瞬間写真

 前回は因果的変化の「因果」に焦点を当てた。ストーリー(物語)は原因と結果の連鎖から成り立っていることから、因果性について考えたが、今回は「変化」の対となる瞬間について考えてみよう。変化は次のようなレベルの異なる概念枠組みによって扱われてきた。

(1)数学的概念としての点と線、そして、最終的には数と集合

(2)物理学(力学)的概念としての運動と軌跡

(3)日常的経験としての瞬間と変化(経緯、経過)

 ニュートンがリンゴの落下を見て、まず感じたことは上の(1)、(2)、(3)が混淆したもので、彼はそれを力学的な運動として見事に理論化した。感覚的な経験に言葉を与えて表現し、その結果が数学と物理学の理論となった。点や線は数学的存在、数学モデルの中の対象であり、それらを「瞬間、変化」という直感的で感覚的な語彙の使用に対して、矛盾なく適用したのがニュートンだった。

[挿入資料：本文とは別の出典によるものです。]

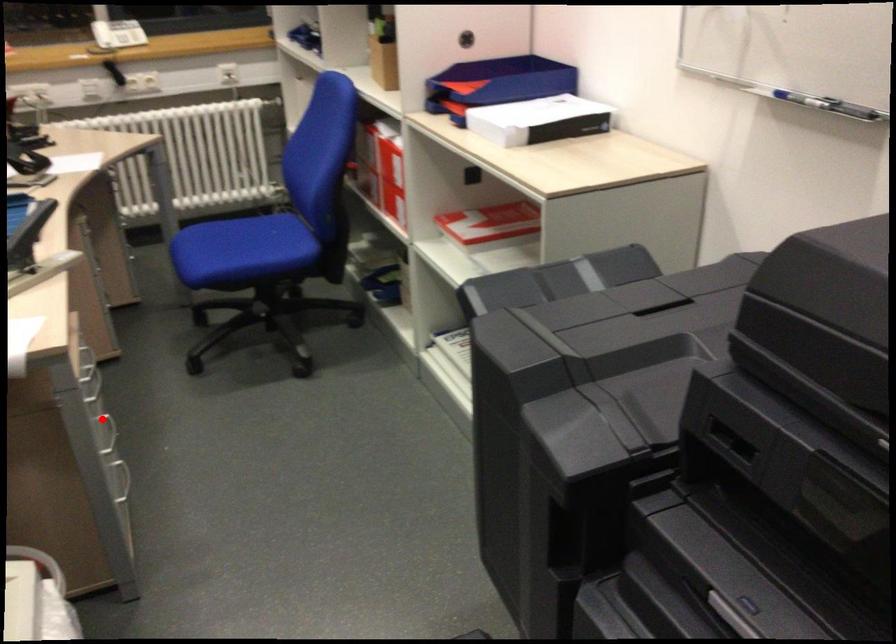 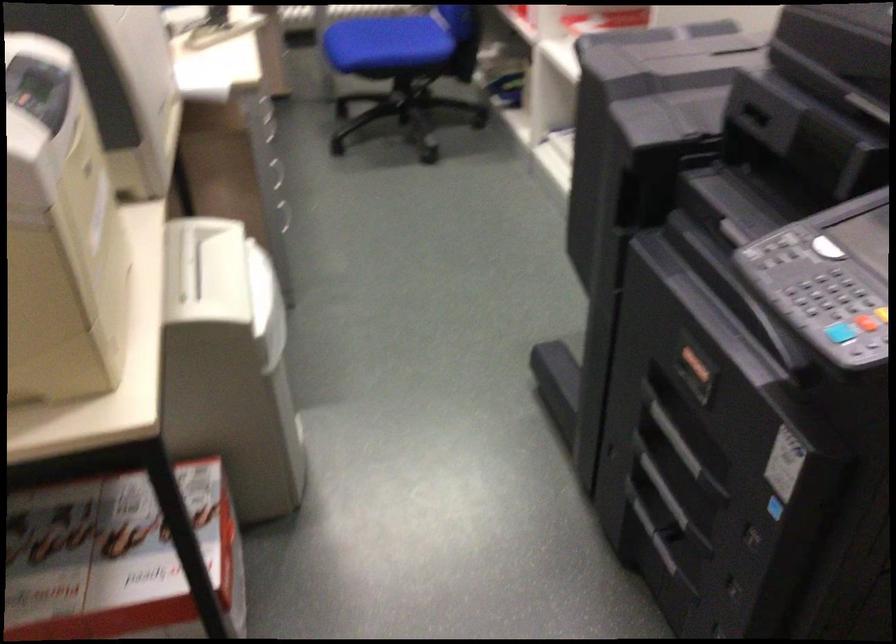 Question: I am providing you with two images of the same scene from different viewpoints. A red point is marked on the first image. Is the red point's position out of view in image 2?

Choices:
 (A) Yes
 (B) No

Answer: (A) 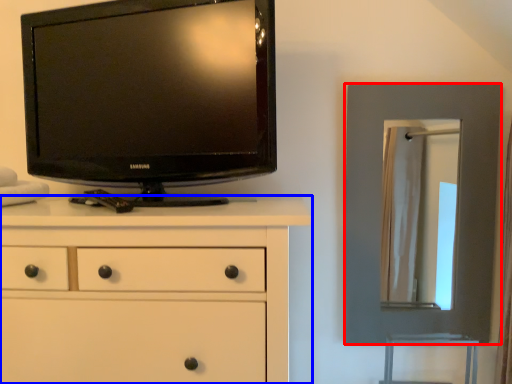 Question: Which object is further to the camera taking this photo, picture frame (highlighted by a red box) or chest of drawers (highlighted by a blue box)?

Choices:
 (A) picture frame
 (B) chest of drawers

Answer: (A) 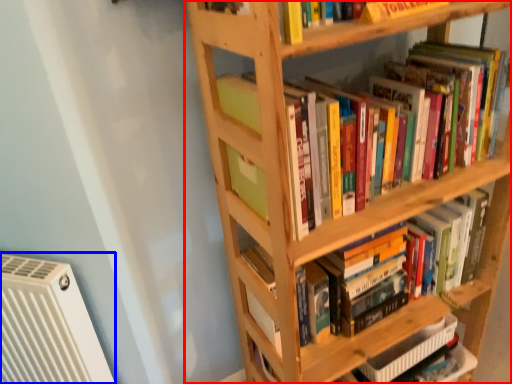 Question: Which of the following is the closest to the observer, shelf (highlighted by a red box) or air conditioning (highlighted by a blue box)?

Choices:
 (A) shelf
 (B) air conditioning

Answer: (A) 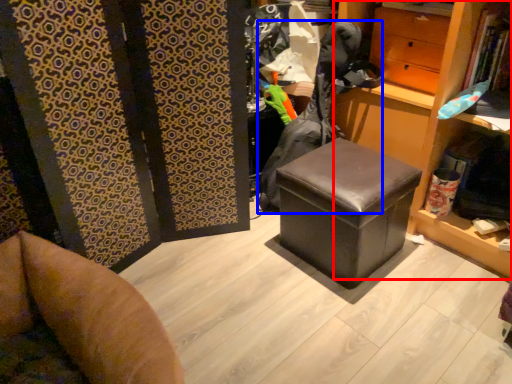 Question: Which object appears closest to the camera in this image, bookshelf (highlighted by a red box) or clothing (highlighted by a blue box)?

Choices:
 (A) bookshelf
 (B) clothing

Answer: (A) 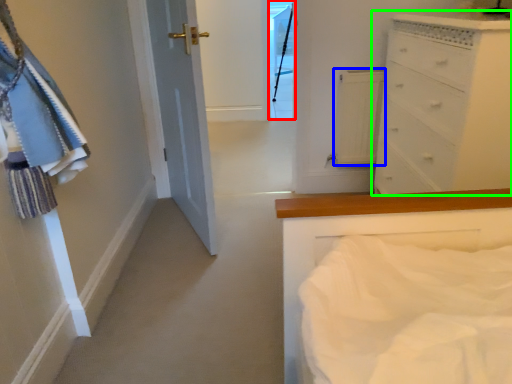 Question: Estimate the real-world distances between objects in this image. Which object is farther from glass door (highlighted by a red box), cabinetry (highlighted by a blue box) or chest of drawers (highlighted by a green box)?

Choices:
 (A) cabinetry
 (B) chest of drawers

Answer: (B) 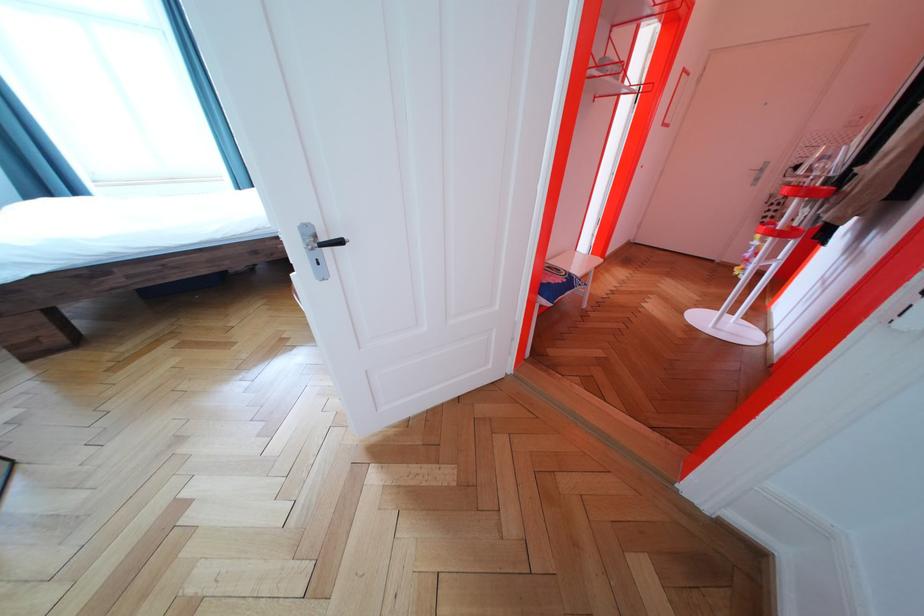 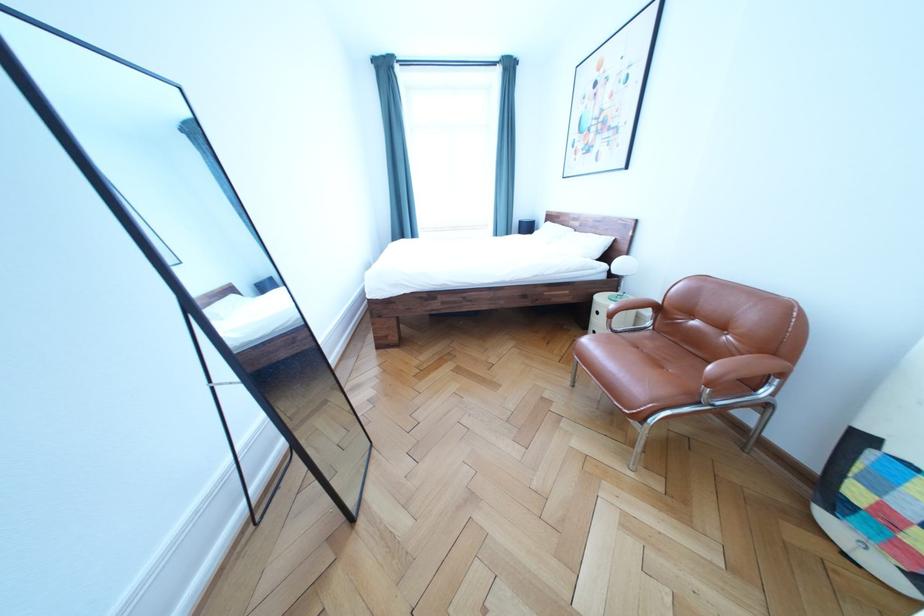 Question: The first image is from the beginning of the video and the second image is from the end. How did the camera likely rotate when shooting the video?

Choices:
 (A) Left
 (B) Right
 (C) Up
 (D) Down

Answer: (A) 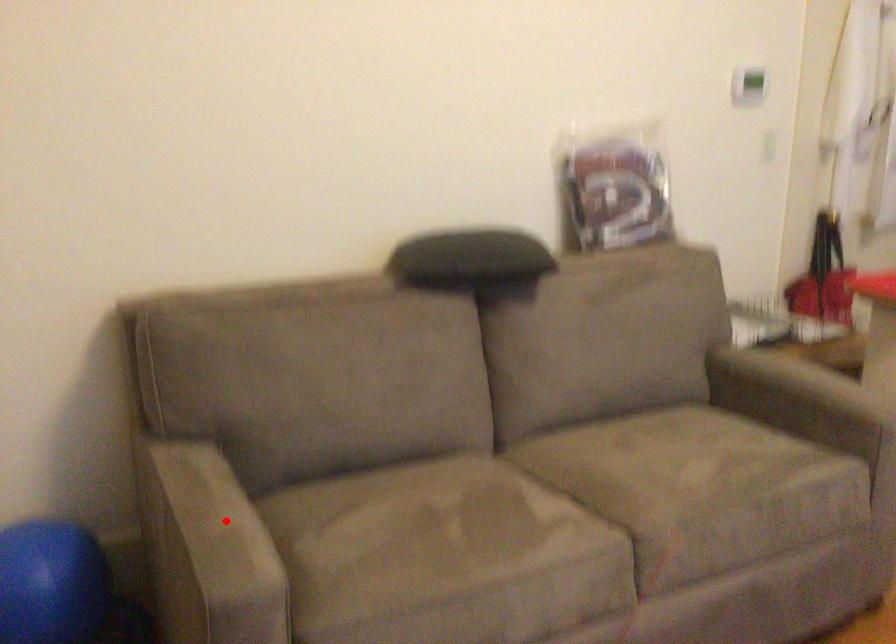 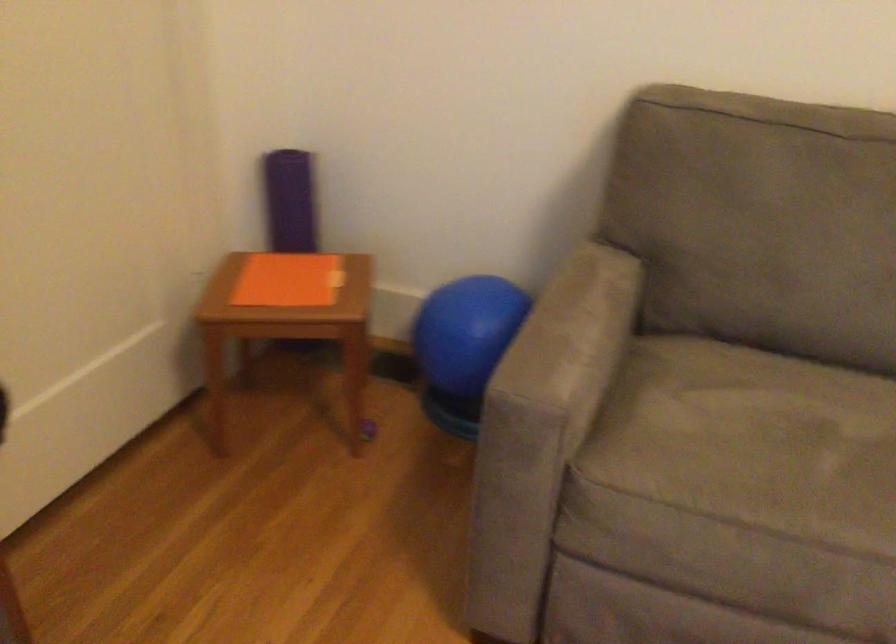 Locate, in the second image, the point that corresponds to the highlighted location in the first image.

(572, 333) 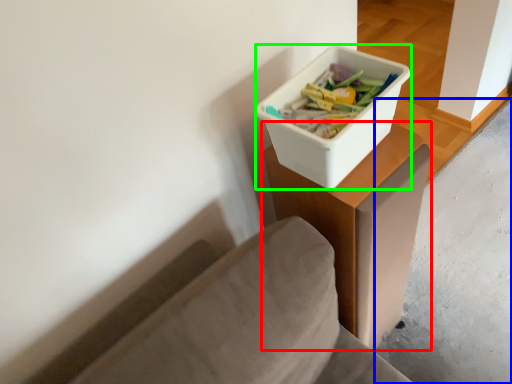 Question: Which is farther away from table (highlighted by a red box)? concrete (highlighted by a blue box) or storage box (highlighted by a green box)?

Choices:
 (A) concrete
 (B) storage box

Answer: (A) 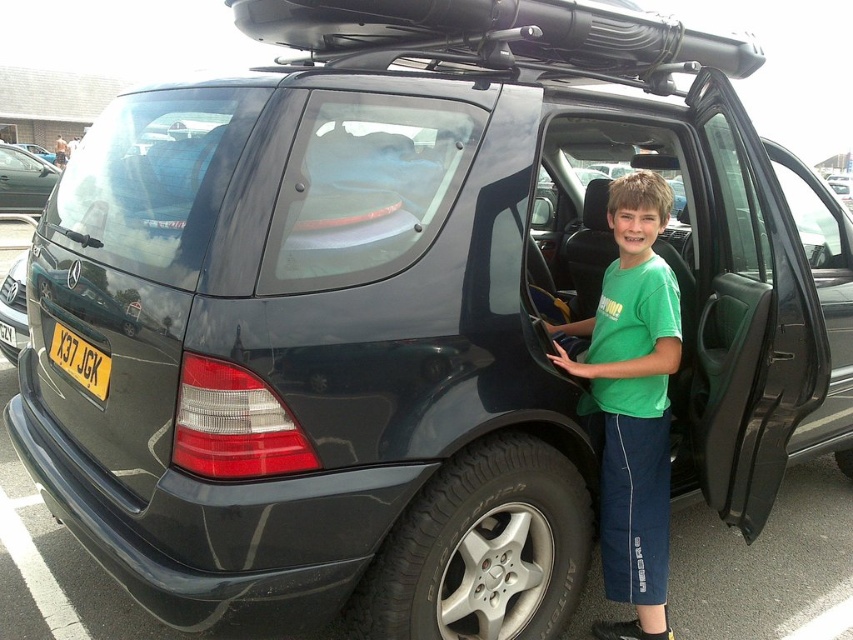 Does metallic silver car at left have a larger size compared to yellow plastic license plate at rear?

Yes.

Does point (41, 164) come farther from viewer compared to point (65, 332)?

That is True.

Which is behind, point (24, 182) or point (96, 372)?

The point (24, 182) is behind.

Identify the location of metallic silver car at left. (24, 180).

Looking at this image, does green cotton shirt at center have a lesser width compared to metallic silver car at left?

Indeed, green cotton shirt at center has a lesser width compared to metallic silver car at left.

This screenshot has width=853, height=640. Find the location of `green cotton shirt at center`. green cotton shirt at center is located at coordinates (631, 403).

The height and width of the screenshot is (640, 853). What do you see at coordinates (631, 403) in the screenshot?
I see `green cotton shirt at center` at bounding box center [631, 403].

Where is `green cotton shirt at center`? green cotton shirt at center is located at coordinates (631, 403).

Does black rubber tire at lower center appear on the right side of green cotton shirt at center?

Incorrect, black rubber tire at lower center is not on the right side of green cotton shirt at center.

Does black rubber tire at lower center have a lesser width compared to green cotton shirt at center?

In fact, black rubber tire at lower center might be wider than green cotton shirt at center.

Is point (570, 499) farther from camera compared to point (630, 388)?

No, it is in front of (630, 388).

Find the location of `black rubber tire at lower center`. black rubber tire at lower center is located at coordinates (482, 548). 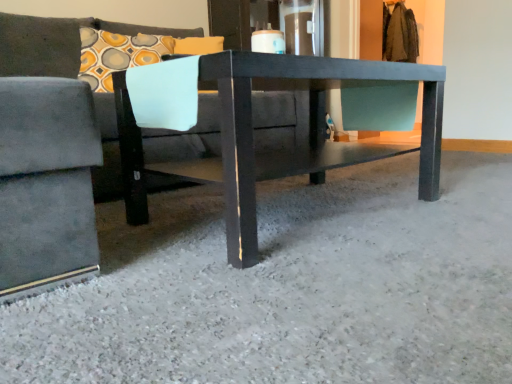 Question: Is velvet gray couch at center far away from matte black table at center?

Choices:
 (A) yes
 (B) no

Answer: (A)

Question: Is velvet gray couch at center smaller than matte black table at center?

Choices:
 (A) no
 (B) yes

Answer: (A)

Question: Is velvet gray couch at center to the left of matte black table at center from the viewer's perspective?

Choices:
 (A) no
 (B) yes

Answer: (B)

Question: Does velvet gray couch at center have a larger size compared to matte black table at center?

Choices:
 (A) no
 (B) yes

Answer: (B)

Question: Is velvet gray couch at center thinner than matte black table at center?

Choices:
 (A) no
 (B) yes

Answer: (A)

Question: Is matte black table at center a part of velvet gray couch at center?

Choices:
 (A) no
 (B) yes

Answer: (B)

Question: Does matte black table at center lie in front of velvet gray couch at center?

Choices:
 (A) no
 (B) yes

Answer: (A)

Question: Considering the relative sizes of matte black table at center and velvet gray couch at center in the image provided, is matte black table at center wider than velvet gray couch at center?

Choices:
 (A) no
 (B) yes

Answer: (A)

Question: From a real-world perspective, is matte black table at center below velvet gray couch at center?

Choices:
 (A) no
 (B) yes

Answer: (B)

Question: Is matte black table at center further to camera compared to velvet gray couch at center?

Choices:
 (A) no
 (B) yes

Answer: (B)

Question: Is matte black table at center smaller than velvet gray couch at center?

Choices:
 (A) no
 (B) yes

Answer: (B)

Question: From the image's perspective, does matte black table at center appear higher than velvet gray couch at center?

Choices:
 (A) yes
 (B) no

Answer: (B)

Question: Can you confirm if velvet gray couch at center is shorter than smooth gray carpet at center?

Choices:
 (A) yes
 (B) no

Answer: (B) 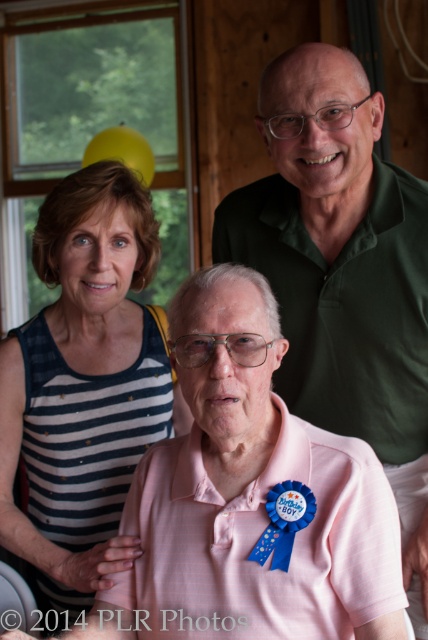 Does green matte shirt at upper center come in front of striped fabric dress at upper left?

That is False.

Is point (353, 218) farther from camera compared to point (32, 332)?

No, it is not.

Is point (269, 189) less distant than point (133, 460)?

No, (269, 189) is behind (133, 460).

Where is `green matte shirt at upper center`? green matte shirt at upper center is located at coordinates (342, 273). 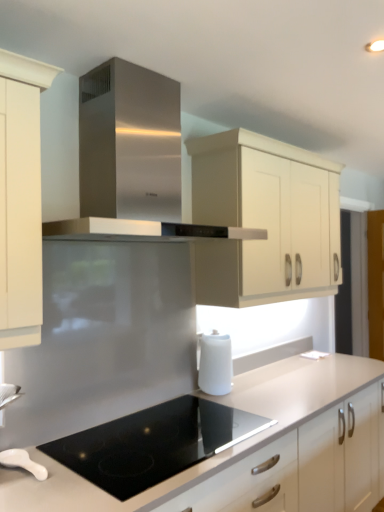 Question: From the image's perspective, is cream matte cabinet at upper center located beneath white matte countertop at center?

Choices:
 (A) yes
 (B) no

Answer: (B)

Question: Can you confirm if cream matte cabinet at upper center is bigger than white matte countertop at center?

Choices:
 (A) yes
 (B) no

Answer: (B)

Question: Would you say cream matte cabinet at upper center is a long distance from white matte countertop at center?

Choices:
 (A) yes
 (B) no

Answer: (B)

Question: Is cream matte cabinet at upper center directly adjacent to white matte countertop at center?

Choices:
 (A) no
 (B) yes

Answer: (A)

Question: Is cream matte cabinet at upper center positioned with its back to white matte countertop at center?

Choices:
 (A) no
 (B) yes

Answer: (A)

Question: From a real-world perspective, is white glossy spoon at lower left, the second kitchen appliance from the back, physically located above or below cream matte cabinet at upper center?

Choices:
 (A) below
 (B) above

Answer: (A)

Question: Is point (44, 470) positioned closer to the camera than point (248, 194)?

Choices:
 (A) farther
 (B) closer

Answer: (B)

Question: Is white glossy spoon at lower left, which is counted as the first kitchen appliance, starting from the bottom, inside the boundaries of cream matte cabinet at upper center, or outside?

Choices:
 (A) outside
 (B) inside

Answer: (A)

Question: Considering the positions of white glossy spoon at lower left, which is the first kitchen appliance from front to back, and cream matte cabinet at upper center in the image, is white glossy spoon at lower left, which is the first kitchen appliance from front to back, wider or thinner than cream matte cabinet at upper center?

Choices:
 (A) wide
 (B) thin

Answer: (B)

Question: From a real-world perspective, relative to black glass cooktop at center, is white matte countertop at center vertically above or below?

Choices:
 (A) below
 (B) above

Answer: (A)

Question: Is white matte countertop at center to the left or to the right of black glass cooktop at center in the image?

Choices:
 (A) left
 (B) right

Answer: (B)

Question: From the image's perspective, is white matte countertop at center above or below black glass cooktop at center?

Choices:
 (A) above
 (B) below

Answer: (B)

Question: Is white matte countertop at center in front of or behind black glass cooktop at center in the image?

Choices:
 (A) front
 (B) behind

Answer: (A)

Question: Is white matte kettle at lower center, positioned as the 1th kitchen appliance in right-to-left order, bigger or smaller than stainless steel range hood at center?

Choices:
 (A) big
 (B) small

Answer: (B)

Question: Considering the positions of white matte kettle at lower center, the 2th kitchen appliance in the bottom-to-top sequence, and stainless steel range hood at center in the image, is white matte kettle at lower center, the 2th kitchen appliance in the bottom-to-top sequence, wider or thinner than stainless steel range hood at center?

Choices:
 (A) wide
 (B) thin

Answer: (B) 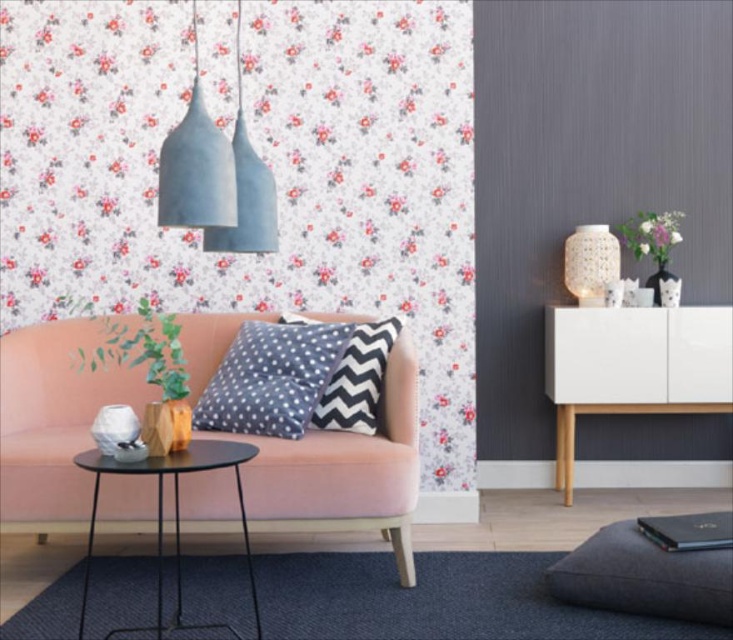 Question: Does polka dot fabric pillow at center appear on the left side of metallic pendant light at upper center?

Choices:
 (A) yes
 (B) no

Answer: (B)

Question: Which of these objects is positioned closest to the black and white zigzag pillow at center?

Choices:
 (A) polka dot fabric pillow at center
 (B) matte concrete pendant light at upper center
 (C) metallic pendant light at upper center
 (D) black metal side table at lower left

Answer: (A)

Question: Does white glossy cabinet at right come in front of matte concrete pendant light at upper center?

Choices:
 (A) no
 (B) yes

Answer: (A)

Question: Can you confirm if white glossy cabinet at right is positioned above black and white zigzag pillow at center?

Choices:
 (A) no
 (B) yes

Answer: (A)

Question: Considering the real-world distances, which object is closest to the white glossy cabinet at right?

Choices:
 (A) matte gray cushion at lower right
 (B) velvet pink couch at center

Answer: (A)

Question: Which point appears closest to the camera in this image?

Choices:
 (A) (317, 529)
 (B) (641, 566)

Answer: (B)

 飛ぶ鳥や飛行機の画像は鳥や飛行機が静止していると理解する人はいないが、それはどうしてなのか。鳥も飛行機も空中に静止できないと知っているからだろう。静止画像は、従って、瞬間の画像だと捉えられる。実際、「瞬間写真(moment photography)」という単語さえある。では、その「瞬間」とはどのようなものなのだろうか。

 写真について全くの素人の私が写真の「瞬間」をまとめると次のようになる。デジタルカメラでは、フィルムの代わりに「撮像素子」が使われ、写真を撮るまでのプロセスがフィルムカメラとは違う。シャッターを切り、レンズを通して入ってきた光が撮像素子に当たり、記録メディアに保存されるまで、デジタルカメラの中ではおよそ次のような処理が行われている。まず、撮像素子に当たった被写体の光は電子に、さらにアナログの電気信号に変換される。次に、アナログの電気信号は増幅され、デジタル信号に変換される(A/D変換)。変換されたデジタル信号がRAWデータ(生データ)で、それを見ることができるようにするのが画像処理回路である。デジタル信号は画像処理回路に送られ、可視可能な画像のデジタル信号に変換される。画像処理された画像は、一時的にカメラ本体の「バッファメモリー」と呼ばれる記憶回路に画像データとして記録される。このような処理がデジタルカメラの中でシャッターを切るたびに高速で処理されている。なんとも驚きの因果的過程である。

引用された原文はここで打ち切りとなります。